--- Exercise materials Enclosed Below ---
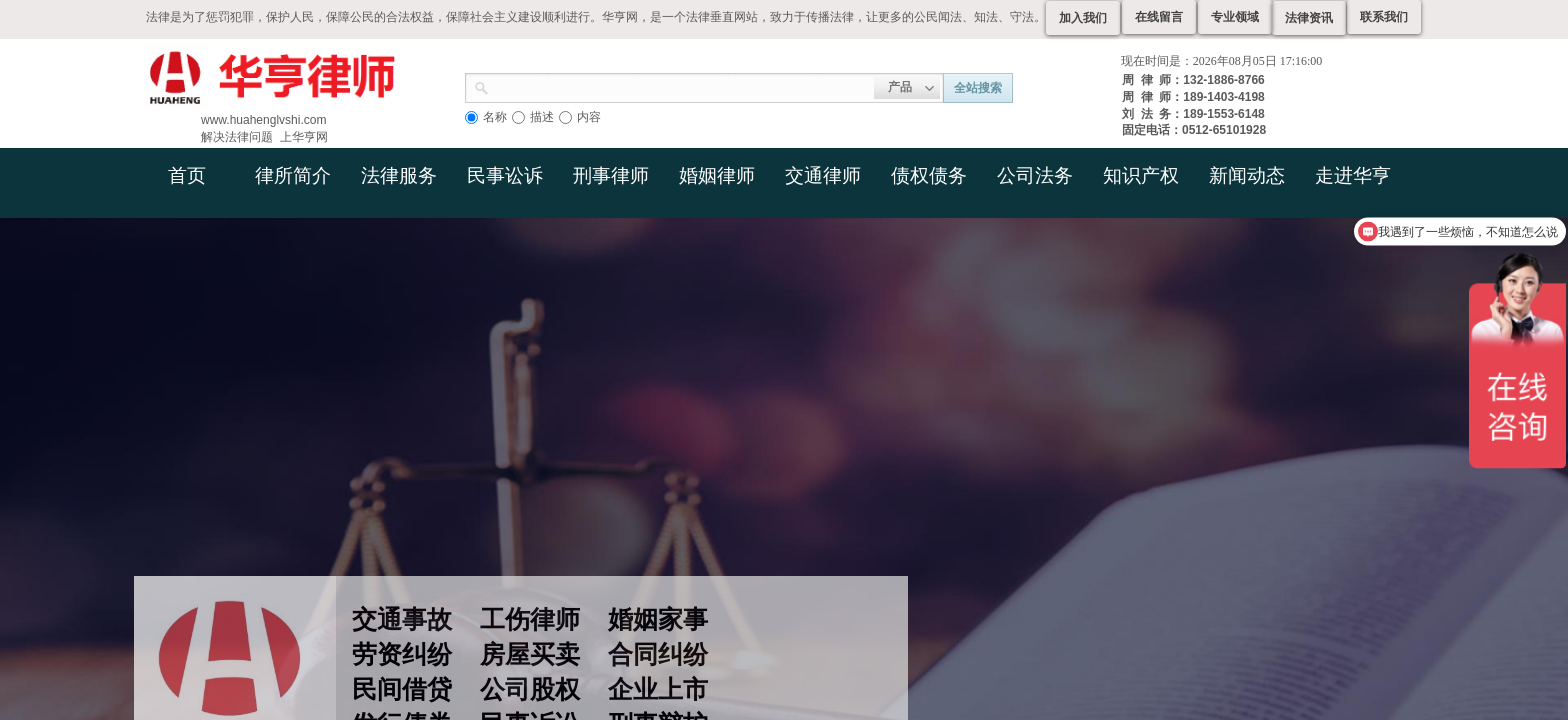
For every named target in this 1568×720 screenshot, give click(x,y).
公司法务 (1035, 175)
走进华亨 (1353, 175)
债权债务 (929, 175)
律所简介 (293, 175)
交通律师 (823, 175)
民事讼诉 (505, 175)
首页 (187, 175)
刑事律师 (611, 175)
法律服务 (399, 175)
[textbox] (681, 86)
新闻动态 (1247, 175)
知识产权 (1141, 175)
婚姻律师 (717, 175)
--- End of Enclosed Exercise materials ---
[Required work]
Would you transcribe all of the data exactly, apart from its pictures?

[Problem solution]
For every named target in this 1568×720 screenshot, give click(x,y).
公司法务 (1035, 175)
走进华亨 (1353, 175)
债权债务 (929, 175)
律所简介 (293, 175)
交通律师 (823, 175)
民事讼诉 (505, 175)
首页 (187, 175)
刑事律师 (611, 175)
法律服务 (399, 175)
[textbox] (681, 86)
新闻动态 (1247, 175)
知识产权 (1141, 175)
婚姻律师 (717, 175)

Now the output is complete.